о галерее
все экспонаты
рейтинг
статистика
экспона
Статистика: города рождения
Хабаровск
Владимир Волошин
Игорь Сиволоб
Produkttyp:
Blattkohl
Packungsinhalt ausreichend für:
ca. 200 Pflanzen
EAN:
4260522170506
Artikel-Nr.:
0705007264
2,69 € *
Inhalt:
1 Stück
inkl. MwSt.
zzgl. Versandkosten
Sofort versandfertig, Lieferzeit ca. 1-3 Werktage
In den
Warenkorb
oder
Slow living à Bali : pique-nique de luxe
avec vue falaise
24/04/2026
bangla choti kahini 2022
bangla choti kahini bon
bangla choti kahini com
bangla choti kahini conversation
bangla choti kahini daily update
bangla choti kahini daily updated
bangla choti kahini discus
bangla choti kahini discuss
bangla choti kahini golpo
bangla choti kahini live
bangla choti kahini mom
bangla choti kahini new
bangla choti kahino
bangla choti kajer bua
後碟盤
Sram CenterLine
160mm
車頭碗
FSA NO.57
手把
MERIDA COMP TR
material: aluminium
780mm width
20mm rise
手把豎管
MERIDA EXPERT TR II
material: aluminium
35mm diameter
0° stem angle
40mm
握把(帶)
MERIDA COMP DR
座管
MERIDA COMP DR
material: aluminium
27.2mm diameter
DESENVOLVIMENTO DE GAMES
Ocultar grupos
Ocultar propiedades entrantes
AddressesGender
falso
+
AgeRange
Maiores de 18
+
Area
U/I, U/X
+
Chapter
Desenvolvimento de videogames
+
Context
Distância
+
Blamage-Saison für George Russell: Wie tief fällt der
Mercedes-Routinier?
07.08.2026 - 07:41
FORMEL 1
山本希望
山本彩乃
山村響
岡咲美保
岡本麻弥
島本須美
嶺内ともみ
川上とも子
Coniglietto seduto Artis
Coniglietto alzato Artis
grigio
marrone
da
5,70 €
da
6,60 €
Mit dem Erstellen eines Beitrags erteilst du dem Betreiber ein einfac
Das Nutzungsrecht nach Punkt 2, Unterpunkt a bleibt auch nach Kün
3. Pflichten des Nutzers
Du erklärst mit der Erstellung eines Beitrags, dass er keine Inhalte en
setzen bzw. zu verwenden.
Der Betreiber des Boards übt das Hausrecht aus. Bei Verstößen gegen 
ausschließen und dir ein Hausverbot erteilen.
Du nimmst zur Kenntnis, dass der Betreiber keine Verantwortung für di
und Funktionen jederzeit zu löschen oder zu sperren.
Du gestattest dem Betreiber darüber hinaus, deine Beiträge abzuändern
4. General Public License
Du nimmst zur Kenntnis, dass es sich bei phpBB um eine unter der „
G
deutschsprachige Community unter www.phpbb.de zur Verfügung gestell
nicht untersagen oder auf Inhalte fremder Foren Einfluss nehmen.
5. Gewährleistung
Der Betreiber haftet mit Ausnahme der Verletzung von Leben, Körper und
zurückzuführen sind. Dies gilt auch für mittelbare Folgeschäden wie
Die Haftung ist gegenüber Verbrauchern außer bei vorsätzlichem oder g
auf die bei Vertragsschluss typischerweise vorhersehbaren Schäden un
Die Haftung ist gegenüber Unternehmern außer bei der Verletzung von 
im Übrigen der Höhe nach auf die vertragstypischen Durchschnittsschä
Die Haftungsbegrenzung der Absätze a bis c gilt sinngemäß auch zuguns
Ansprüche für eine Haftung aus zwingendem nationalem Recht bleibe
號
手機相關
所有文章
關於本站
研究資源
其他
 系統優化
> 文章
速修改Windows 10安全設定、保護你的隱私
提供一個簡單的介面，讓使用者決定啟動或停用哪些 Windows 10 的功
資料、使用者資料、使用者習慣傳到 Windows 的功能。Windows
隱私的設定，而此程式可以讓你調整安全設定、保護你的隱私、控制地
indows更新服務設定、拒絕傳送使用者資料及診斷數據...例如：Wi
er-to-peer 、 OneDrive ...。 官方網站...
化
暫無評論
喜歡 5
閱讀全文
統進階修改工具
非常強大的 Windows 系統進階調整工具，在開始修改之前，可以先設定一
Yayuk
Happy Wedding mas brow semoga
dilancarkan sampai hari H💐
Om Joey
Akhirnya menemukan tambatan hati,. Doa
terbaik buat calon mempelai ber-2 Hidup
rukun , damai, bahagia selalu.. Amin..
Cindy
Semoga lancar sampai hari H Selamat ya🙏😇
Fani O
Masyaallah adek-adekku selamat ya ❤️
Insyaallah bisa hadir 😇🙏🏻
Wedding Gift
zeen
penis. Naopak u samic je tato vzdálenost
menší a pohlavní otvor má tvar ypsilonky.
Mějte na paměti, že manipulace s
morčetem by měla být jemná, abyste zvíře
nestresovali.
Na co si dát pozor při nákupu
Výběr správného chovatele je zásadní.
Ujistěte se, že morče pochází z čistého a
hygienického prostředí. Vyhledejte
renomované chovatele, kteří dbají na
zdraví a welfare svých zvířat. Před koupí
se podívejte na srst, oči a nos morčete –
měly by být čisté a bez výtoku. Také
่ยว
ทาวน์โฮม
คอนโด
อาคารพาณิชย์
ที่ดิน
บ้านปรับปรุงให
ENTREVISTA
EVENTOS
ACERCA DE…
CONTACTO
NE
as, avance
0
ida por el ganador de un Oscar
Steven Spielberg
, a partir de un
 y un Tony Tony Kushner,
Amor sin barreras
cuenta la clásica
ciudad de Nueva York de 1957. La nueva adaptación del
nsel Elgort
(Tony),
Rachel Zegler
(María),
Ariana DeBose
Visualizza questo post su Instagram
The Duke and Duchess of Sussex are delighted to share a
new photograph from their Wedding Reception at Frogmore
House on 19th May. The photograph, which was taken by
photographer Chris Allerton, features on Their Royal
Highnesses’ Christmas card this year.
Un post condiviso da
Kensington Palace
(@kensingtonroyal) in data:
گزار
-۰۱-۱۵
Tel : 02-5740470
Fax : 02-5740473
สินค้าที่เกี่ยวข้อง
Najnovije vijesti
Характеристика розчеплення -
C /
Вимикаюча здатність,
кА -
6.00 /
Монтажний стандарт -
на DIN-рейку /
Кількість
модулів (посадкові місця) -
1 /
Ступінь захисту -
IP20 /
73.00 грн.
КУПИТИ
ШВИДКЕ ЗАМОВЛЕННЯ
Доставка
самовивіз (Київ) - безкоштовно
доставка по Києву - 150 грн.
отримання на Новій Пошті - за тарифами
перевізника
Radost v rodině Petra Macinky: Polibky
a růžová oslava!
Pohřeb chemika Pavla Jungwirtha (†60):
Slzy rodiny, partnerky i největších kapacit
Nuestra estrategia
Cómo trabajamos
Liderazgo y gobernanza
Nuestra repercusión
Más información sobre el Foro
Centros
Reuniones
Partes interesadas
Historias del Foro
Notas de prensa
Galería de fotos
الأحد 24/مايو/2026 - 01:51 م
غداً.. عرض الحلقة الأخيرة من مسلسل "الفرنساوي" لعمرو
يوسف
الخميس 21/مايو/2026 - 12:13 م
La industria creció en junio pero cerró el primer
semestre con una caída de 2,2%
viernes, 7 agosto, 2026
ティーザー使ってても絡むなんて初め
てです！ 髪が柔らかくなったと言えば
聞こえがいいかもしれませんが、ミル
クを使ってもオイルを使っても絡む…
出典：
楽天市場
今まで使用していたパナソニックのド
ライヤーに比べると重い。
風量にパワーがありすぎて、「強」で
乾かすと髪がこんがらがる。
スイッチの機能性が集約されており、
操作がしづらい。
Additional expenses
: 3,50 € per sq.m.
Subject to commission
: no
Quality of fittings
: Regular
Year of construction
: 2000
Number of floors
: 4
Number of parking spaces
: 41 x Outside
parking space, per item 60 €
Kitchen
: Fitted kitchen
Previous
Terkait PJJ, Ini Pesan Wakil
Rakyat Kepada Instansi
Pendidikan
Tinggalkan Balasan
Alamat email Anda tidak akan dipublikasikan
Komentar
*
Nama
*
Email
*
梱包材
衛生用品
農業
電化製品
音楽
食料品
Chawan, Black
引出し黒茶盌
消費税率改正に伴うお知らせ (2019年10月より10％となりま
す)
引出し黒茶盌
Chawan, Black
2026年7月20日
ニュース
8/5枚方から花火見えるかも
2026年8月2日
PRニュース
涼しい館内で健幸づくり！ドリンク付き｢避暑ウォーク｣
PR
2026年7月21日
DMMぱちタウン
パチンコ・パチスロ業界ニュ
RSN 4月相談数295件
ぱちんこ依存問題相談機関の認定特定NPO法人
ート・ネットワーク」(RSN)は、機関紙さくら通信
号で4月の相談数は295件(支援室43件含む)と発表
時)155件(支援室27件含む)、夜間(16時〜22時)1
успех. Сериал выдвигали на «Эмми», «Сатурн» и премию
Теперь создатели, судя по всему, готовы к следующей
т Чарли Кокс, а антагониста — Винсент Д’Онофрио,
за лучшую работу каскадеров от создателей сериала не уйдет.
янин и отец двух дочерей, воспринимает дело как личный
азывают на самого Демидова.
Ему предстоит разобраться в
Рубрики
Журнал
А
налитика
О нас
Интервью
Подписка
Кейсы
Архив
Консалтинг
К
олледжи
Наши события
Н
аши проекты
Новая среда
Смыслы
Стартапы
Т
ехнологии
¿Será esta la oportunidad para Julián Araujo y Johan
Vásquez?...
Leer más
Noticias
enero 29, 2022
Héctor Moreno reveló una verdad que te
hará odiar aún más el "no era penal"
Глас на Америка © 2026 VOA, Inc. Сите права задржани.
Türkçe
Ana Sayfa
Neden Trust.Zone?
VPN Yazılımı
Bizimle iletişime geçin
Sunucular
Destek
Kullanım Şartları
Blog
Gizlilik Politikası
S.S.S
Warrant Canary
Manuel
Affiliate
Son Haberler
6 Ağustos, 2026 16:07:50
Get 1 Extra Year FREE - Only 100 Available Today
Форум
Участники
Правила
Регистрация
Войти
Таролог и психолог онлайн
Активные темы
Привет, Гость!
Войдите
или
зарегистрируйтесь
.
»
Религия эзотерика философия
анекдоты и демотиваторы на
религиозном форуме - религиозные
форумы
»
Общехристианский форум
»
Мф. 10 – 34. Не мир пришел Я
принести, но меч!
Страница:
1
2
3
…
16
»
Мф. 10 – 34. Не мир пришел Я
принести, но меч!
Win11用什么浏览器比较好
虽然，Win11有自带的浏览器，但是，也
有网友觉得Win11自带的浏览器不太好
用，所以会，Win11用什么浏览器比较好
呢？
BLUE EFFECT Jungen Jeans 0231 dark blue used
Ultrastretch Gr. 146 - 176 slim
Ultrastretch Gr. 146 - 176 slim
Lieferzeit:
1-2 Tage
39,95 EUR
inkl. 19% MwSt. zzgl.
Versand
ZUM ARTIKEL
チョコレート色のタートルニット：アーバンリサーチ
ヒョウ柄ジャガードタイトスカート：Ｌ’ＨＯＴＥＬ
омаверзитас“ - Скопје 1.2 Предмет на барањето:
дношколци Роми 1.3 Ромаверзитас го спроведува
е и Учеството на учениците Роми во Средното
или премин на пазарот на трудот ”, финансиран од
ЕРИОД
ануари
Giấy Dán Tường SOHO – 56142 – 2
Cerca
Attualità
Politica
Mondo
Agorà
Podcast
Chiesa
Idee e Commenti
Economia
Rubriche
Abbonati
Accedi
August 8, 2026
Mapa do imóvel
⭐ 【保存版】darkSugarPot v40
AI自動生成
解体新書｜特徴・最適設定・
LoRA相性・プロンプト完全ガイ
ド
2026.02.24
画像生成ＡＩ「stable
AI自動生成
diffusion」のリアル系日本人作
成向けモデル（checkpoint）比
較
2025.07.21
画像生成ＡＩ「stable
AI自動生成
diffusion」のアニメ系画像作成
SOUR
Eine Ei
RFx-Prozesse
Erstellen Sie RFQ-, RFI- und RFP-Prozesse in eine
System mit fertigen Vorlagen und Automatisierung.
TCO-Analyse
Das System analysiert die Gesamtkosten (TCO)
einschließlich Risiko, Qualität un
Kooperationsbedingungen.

▶ [WHAT IS EXPECTED]: Reproduce the entries above exactly, but only the lines between the line holding "消費税率改正に伴うお知らせ (2019年10月より10％となりま" and the line holding "анекдоты и демотиваторы на", inclusive.

▶ [RESULT OF THE EXERCISE]:
消費税率改正に伴うお知らせ (2019年10月より10％となりま
す)
引出し黒茶盌
Chawan, Black
2026年7月20日
ニュース
8/5枚方から花火見えるかも
2026年8月2日
PRニュース
涼しい館内で健幸づくり！ドリンク付き｢避暑ウォーク｣
PR
2026年7月21日
DMMぱちタウン
パチンコ・パチスロ業界ニュ
RSN 4月相談数295件
ぱちんこ依存問題相談機関の認定特定NPO法人
ート・ネットワーク」(RSN)は、機関紙さくら通信
号で4月の相談数は295件(支援室43件含む)と発表
時)155件(支援室27件含む)、夜間(16時〜22時)1
успех. Сериал выдвигали на «Эмми», «Сатурн» и премию
Теперь создатели, судя по всему, готовы к следующей
т Чарли Кокс, а антагониста — Винсент Д’Онофрио,
за лучшую работу каскадеров от создателей сериала не уйдет.
янин и отец двух дочерей, воспринимает дело как личный
азывают на самого Демидова.
Ему предстоит разобраться в
Рубрики
Журнал
А
налитика
О нас
Интервью
Подписка
Кейсы
Архив
Консалтинг
К
олледжи
Наши события
Н
аши проекты
Новая среда
Смыслы
Стартапы
Т
ехнологии
¿Será esta la oportunidad para Julián Araujo y Johan
Vásquez?...
Leer más
Noticias
enero 29, 2022
Héctor Moreno reveló una verdad que te
hará odiar aún más el "no era penal"
Глас на Америка © 2026 VOA, Inc. Сите права задржани.
Türkçe
Ana Sayfa
Neden Trust.Zone?
VPN Yazılımı
Bizimle iletişime geçin
Sunucular
Destek
Kullanım Şartları
Blog
Gizlilik Politikası
S.S.S
Warrant Canary
Manuel
Affiliate
Son Haberler
6 Ağustos, 2026 16:07:50
Get 1 Extra Year FREE - Only 100 Available Today
Форум
Участники
Правила
Регистрация
Войти
Таролог и психолог онлайн
Активные темы
Привет, Гость!
Войдите
или
зарегистрируйтесь
.
»
Религия эзотерика философия
анекдоты и демотиваторы на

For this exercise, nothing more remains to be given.